You are always free to message me anytime down the road if you have any questions...

  • Super User
Posted
2 hours ago, Frog Turds said:

if not going dedicated stick, a 765 stick will serve you well multi purposely...if you feel and impression im getting that what you'll be fishin is more on the moderate side & sparse of cover, than 50# braid (12#diameter mono equivalent) which will be a good multipurpose use choice as well and handles excellent on BC's very well...I use some type of HiVis, I like Sufix ghost & use PP yellow then I like to take a big green sharpie and color atleast a rod length or so...heavy cover is rough on line so check your line around where your rig is and retie when necessary...but you have all the "getting started" info, you know your body of water, you'll ultimately decide what you feel you need with having the right tools to get the job done...punch'n is another deal where you'll miss and lose a fair share, goes with the territory...can be frustrating as hell but equally rewarding way of getting them...its an adrenaline rush settin the hook and the chaos that follows gettin that fish up & out and in the boat...be patient, like anything theres a learning curve to be successful...

 

people can disagree with me on aspects, but heavy cover punch'n is one technique that I do specialize in...Spend a day in my punchzilla jungle Mississippi river backwaters and I can prove everything I've said...learn to read cover as one would bottom structure...always be open minded and dont paint yourself into a box...Ive caught too many big fish in spots some would disregard and write off as low % targets...rules are always made to be broken in the world of bass'n...

 

You are always free to message me anytime down the road if you have any questions...

 

 

You’ve been a HUGE help and I’ll take you up on your offer.

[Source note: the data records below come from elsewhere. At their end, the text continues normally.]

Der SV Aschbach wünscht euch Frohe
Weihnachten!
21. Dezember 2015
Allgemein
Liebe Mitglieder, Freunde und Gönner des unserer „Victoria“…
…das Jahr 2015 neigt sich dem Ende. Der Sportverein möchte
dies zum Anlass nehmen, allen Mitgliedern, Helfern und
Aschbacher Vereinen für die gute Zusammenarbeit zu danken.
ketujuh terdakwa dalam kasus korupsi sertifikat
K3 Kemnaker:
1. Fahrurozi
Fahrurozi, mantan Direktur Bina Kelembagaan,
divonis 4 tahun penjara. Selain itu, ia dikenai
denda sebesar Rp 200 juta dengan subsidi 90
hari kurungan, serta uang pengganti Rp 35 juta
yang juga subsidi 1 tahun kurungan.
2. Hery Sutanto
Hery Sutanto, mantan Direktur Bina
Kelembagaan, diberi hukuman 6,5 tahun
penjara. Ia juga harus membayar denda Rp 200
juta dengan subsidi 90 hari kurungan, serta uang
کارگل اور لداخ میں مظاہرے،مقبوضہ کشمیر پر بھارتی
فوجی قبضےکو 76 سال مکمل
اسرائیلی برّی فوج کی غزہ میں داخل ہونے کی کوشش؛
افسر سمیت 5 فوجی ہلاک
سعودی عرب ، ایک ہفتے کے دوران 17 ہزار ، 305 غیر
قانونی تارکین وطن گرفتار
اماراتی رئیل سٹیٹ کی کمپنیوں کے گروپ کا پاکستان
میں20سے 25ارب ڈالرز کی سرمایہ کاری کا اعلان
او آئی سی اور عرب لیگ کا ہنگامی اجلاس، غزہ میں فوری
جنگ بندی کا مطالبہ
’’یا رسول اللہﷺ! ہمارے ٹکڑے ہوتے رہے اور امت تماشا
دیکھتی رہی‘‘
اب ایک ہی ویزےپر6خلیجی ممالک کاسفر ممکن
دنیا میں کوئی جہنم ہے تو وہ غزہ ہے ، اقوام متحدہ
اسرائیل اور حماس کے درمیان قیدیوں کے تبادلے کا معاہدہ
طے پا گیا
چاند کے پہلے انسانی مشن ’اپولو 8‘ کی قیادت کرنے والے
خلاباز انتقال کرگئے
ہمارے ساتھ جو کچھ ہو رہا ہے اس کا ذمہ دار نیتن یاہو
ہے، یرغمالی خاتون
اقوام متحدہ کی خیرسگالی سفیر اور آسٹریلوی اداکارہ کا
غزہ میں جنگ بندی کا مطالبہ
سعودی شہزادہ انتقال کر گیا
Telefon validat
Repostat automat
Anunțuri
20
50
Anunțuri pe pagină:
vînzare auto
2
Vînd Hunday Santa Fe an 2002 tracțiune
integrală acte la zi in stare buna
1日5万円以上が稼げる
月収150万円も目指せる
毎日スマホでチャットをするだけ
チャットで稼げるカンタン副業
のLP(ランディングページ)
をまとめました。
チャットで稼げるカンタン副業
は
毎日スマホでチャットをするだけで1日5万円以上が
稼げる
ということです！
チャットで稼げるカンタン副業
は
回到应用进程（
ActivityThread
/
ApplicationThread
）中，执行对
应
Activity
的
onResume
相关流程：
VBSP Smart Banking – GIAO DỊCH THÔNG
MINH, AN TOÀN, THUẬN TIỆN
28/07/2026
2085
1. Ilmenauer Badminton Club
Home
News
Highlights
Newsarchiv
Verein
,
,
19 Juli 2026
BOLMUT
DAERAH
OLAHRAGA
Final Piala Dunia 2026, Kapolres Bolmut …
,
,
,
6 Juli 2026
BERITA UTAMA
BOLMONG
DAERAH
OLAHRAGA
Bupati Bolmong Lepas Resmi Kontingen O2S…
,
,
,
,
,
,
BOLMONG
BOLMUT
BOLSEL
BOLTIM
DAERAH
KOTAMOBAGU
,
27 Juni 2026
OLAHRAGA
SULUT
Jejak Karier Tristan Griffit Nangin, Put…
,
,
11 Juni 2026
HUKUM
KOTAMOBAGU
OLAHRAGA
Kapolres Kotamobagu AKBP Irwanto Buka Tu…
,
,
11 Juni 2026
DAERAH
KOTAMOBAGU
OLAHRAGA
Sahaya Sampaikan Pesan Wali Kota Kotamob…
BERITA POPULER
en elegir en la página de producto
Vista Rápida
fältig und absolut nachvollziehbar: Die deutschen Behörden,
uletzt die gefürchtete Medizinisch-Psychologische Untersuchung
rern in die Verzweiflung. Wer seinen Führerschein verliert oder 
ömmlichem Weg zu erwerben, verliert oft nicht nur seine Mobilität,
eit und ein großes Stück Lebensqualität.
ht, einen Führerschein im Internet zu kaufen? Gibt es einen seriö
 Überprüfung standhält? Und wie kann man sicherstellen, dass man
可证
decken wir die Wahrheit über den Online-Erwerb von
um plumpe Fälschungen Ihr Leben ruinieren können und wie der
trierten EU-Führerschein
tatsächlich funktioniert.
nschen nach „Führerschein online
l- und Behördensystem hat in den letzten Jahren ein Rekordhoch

Gonna stop and look at those MossyBacks after work today. I’ll have what I think is the ultimate rod in my hands within two weeks. That’s why I’ve been down playing my grass situation. I’m sure it’s nothing compared to your situation. I do have this one spot on the lake where it is acre upon acres of solid Lilly pads. I’ll post some pics of the vegitation situation when I get on it. Ice there now. If the truth be know when I figure out what I’m doing I’ll most likely be doing some 3/4 oz. Max 1 oz punching. Thanks for the help. Good fishing.